My limited company client’s normal business activity is the design, build and installation of seasonal in-store displays for retailers. They are unable to work in this field because of the Covid-19 restrictions. They are considering using their staff and resources, with support from crowd funding, to manufacture visors which would be gifted to the NHS. The visors will show the company logo. Will VAT need to be accounted for on the crowd-funded income? Will there be any input tax restriction in relation to the costs of producing the gifted items? The company has also applied for a Covid-19 business support grant; how should they treat this income if they get it?
VAT Act 1994. Section 4, is the legislation which provides the points to be consider in deciding whether a transaction falls within the scope of VAT,
“4(1) VAT shall be charged on any supply of goods or services made in the United Kingdom, where it is a taxable supply made by a taxable person in the course or furtherance of any business carried on by him.

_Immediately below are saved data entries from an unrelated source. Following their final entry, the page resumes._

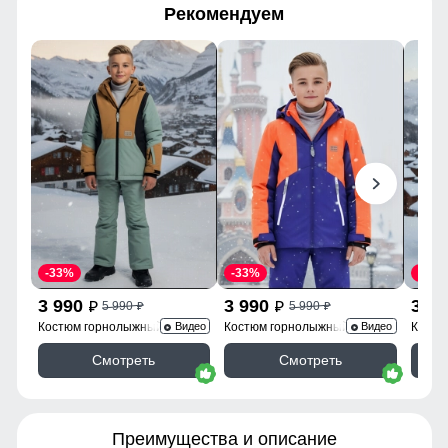
Рекомендуем
-33%
-33%
-50%
3 990
3 990
3 9
5 990
5 990
p
p
p
p
Костюм горнолыжный 9315K
Костюм горнолыжный 9317O
Костю
Видео
Видео
Смотреть
Смотреть
Преимущества и описание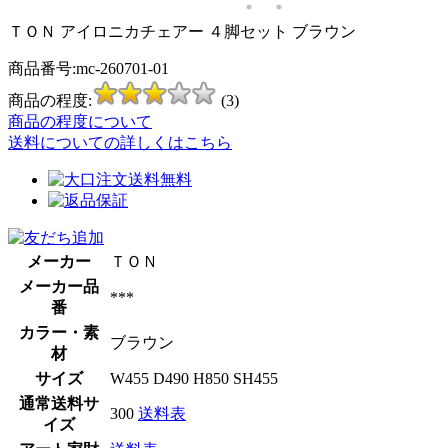
ＴＯＮ アイロニカチェアー ４脚セット ブラウン
商品番号:mc-260701-01
商品の程度:
(3)
商品の程度について
送料についての詳しくはこちら
メーカー
ＴＯＮ
メーカー品
***
番
カラー・素
ブラウン
材
サイズ
W455 D490 H850 SH455
通常送料サ
300
送料表
イズ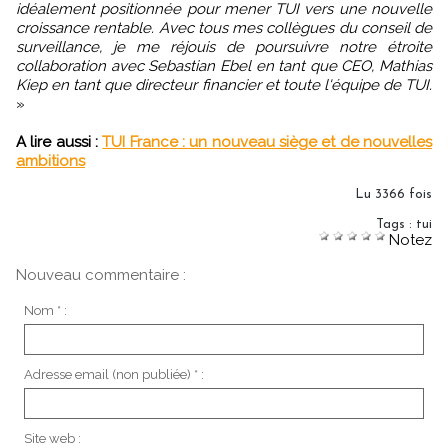
idéalement positionnée pour mener TUI vers une nouvelle
croissance rentable. Avec tous mes collègues du conseil de
surveillance, je me réjouis de poursuivre notre étroite
collaboration avec Sebastian Ebel en tant que CEO, Mathias
Kiep en tant que directeur financier et toute l'équipe de TUI.
»
A lire aussi :
TUI France : un nouveau siège et de nouvelles
ambitions
Lu 3366 fois
Tags
:
tui
Notez
Nouveau commentaire :
Nom * :
Adresse email (non publiée) * :
Site web :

4(2) A taxable supply is a supply of goods or services made in the United Kingdom other than an exempt supply.”
Section 5 goes on to provide that for there to be a supply of goods or services, there needs to be “consideration”. This can be in the form of money or indeed barter where the customer itself supplies goods or services to the supplier as payment.
In this case my client has two forms of income to consider: the crowdfunding and the Covid-19 Grant. In both instances my client is receiving income but in neither case is there a supply of goods or services to the person making the payment; neither the grant nor the crowdfunding income is within the scope of VAT. Please see last week’s VQOTW for more on the receipt of grants and when they may be consideration for a supply.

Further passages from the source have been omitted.